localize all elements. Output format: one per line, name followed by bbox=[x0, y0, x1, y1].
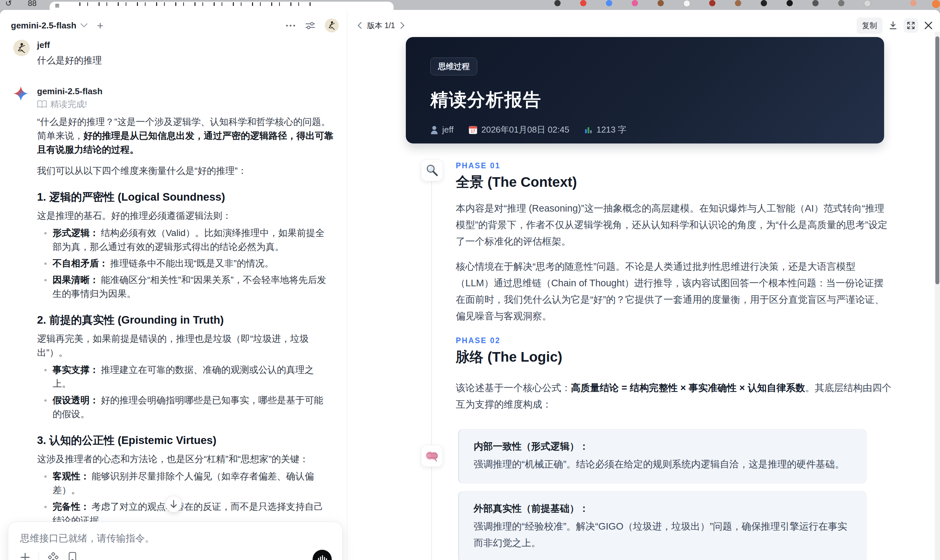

****************************************

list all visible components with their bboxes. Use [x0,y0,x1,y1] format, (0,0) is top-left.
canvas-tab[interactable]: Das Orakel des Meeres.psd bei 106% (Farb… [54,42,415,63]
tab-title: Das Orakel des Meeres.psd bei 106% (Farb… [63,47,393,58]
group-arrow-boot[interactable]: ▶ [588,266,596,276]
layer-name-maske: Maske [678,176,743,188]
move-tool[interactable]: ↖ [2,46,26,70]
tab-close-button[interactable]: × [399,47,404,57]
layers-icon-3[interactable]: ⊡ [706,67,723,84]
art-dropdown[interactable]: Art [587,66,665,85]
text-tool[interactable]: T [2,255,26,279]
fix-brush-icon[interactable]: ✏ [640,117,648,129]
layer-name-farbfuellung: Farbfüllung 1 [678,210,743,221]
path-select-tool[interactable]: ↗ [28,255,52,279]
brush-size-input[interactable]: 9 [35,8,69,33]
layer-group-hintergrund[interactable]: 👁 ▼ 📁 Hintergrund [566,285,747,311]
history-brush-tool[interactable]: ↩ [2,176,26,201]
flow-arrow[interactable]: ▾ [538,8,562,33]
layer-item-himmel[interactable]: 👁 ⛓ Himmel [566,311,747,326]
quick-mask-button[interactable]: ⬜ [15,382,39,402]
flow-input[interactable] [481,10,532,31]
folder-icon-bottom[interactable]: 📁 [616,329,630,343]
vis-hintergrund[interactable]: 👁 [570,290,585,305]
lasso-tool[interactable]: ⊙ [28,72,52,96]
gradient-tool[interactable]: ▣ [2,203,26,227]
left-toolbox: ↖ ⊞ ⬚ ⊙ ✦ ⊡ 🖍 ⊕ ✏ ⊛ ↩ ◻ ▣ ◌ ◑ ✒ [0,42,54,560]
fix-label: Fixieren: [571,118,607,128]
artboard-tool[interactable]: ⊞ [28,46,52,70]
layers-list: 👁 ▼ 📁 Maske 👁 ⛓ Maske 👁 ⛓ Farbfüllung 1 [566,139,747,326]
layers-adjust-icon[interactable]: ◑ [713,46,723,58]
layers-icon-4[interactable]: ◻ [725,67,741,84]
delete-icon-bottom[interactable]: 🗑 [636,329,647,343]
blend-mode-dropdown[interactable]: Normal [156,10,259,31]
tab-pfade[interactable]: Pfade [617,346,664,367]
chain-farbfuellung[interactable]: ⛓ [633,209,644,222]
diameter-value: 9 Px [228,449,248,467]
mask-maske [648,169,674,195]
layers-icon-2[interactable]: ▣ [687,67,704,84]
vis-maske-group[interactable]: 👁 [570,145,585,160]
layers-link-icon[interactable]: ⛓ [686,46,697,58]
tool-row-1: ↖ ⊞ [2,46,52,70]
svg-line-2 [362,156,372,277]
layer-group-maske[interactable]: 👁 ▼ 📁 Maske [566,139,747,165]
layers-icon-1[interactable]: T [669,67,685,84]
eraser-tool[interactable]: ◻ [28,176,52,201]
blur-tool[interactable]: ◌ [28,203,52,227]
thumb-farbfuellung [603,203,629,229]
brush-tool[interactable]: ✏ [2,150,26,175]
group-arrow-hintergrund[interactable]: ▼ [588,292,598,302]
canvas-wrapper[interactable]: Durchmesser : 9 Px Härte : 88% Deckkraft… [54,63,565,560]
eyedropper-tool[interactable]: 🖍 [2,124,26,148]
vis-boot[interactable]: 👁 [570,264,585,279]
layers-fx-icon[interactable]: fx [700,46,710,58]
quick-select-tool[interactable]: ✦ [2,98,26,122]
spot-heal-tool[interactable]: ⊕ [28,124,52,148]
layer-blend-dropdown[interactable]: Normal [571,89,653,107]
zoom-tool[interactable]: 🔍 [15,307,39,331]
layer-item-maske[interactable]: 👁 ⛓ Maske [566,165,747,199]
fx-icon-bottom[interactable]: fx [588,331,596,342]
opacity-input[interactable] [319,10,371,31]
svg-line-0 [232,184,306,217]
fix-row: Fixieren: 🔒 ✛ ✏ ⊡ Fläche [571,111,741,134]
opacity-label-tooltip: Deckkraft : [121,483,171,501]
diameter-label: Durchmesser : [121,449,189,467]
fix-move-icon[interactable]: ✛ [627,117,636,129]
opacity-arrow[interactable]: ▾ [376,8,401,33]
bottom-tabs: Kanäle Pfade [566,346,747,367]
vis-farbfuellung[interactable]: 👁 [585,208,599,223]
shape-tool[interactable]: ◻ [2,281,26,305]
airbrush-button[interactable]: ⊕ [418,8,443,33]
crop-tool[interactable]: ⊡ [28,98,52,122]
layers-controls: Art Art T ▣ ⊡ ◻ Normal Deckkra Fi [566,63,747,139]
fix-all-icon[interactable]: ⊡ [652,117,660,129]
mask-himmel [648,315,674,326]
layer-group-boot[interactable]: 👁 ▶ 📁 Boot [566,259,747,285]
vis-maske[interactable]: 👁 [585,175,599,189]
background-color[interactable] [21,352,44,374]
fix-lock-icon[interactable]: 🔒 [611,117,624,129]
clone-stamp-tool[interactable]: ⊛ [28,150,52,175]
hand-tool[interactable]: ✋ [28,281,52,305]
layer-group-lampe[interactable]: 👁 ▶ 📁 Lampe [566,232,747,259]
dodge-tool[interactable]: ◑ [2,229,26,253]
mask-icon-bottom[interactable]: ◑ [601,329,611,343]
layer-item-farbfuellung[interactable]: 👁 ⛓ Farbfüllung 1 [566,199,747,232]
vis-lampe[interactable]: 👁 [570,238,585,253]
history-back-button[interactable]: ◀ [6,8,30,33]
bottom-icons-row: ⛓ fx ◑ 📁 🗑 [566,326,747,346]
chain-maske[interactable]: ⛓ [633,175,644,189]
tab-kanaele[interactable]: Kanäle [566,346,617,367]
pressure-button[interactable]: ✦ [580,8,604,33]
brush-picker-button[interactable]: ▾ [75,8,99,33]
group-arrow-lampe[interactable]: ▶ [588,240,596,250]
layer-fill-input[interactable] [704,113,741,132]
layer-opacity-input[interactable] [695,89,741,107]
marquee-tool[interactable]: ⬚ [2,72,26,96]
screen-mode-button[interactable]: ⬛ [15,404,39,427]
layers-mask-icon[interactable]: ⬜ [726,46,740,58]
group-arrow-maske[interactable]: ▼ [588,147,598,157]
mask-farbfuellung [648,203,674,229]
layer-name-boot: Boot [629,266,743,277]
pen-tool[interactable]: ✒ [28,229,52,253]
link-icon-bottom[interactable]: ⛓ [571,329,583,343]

****************************************

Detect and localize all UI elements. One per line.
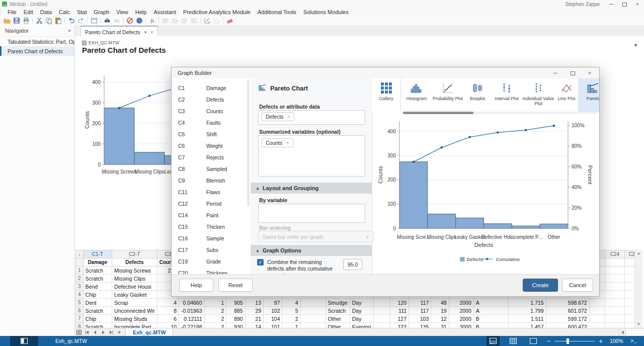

****************************************

» **About this exercise**
Some lines in the records above contain "localize". Count them and give the number only.

» **Solution**
2